Activity
Sort through the material below and copy each line with "mars".

Given entries START

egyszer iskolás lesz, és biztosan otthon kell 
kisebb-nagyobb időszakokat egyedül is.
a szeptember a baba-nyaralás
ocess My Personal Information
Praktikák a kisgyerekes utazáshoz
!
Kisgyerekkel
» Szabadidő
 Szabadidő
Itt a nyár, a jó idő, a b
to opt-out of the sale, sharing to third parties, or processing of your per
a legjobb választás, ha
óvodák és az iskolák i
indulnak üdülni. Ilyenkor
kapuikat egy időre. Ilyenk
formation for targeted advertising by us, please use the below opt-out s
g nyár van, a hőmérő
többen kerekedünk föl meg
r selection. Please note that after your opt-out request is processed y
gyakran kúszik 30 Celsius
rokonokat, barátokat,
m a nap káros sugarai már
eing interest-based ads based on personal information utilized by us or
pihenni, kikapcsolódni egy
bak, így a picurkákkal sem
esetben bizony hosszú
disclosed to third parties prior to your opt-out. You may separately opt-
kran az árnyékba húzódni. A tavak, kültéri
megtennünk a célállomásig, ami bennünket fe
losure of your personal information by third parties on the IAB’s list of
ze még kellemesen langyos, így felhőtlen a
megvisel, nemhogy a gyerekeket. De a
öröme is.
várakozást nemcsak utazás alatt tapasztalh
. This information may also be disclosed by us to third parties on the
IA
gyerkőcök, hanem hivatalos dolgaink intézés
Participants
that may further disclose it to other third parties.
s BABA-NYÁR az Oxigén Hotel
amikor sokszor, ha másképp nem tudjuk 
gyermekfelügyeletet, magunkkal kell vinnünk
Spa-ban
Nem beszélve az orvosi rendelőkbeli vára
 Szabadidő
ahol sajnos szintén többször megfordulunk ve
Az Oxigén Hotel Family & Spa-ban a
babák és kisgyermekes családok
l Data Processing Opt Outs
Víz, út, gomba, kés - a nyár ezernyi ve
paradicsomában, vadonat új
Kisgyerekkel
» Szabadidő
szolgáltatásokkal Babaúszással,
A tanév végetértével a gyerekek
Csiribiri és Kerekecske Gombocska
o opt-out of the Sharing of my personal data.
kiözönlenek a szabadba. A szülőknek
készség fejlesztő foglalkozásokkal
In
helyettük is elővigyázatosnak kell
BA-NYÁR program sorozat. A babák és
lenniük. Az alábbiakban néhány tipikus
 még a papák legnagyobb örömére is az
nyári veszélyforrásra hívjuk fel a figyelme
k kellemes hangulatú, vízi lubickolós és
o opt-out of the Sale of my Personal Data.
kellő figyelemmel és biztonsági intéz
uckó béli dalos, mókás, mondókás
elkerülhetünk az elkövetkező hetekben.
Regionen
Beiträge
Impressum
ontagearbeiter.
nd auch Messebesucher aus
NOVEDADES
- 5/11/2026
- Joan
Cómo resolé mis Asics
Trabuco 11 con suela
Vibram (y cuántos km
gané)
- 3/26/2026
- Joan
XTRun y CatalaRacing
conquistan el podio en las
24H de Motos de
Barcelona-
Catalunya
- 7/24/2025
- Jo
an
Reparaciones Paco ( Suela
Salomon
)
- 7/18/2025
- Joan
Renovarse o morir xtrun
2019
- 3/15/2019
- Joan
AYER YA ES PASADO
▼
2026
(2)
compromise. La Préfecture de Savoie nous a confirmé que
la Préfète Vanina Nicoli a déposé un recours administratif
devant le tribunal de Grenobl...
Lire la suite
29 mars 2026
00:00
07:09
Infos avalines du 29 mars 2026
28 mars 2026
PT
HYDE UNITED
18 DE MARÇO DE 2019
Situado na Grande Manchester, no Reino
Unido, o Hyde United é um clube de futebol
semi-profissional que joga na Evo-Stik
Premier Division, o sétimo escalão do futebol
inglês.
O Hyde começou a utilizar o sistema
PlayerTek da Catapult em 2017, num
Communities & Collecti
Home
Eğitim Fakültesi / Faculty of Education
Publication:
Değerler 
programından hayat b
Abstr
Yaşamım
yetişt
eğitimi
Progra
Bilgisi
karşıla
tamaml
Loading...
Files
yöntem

Given entries END

Exercise solution
29 mars 2026
Infos avalines du 29 mars 2026
28 mars 2026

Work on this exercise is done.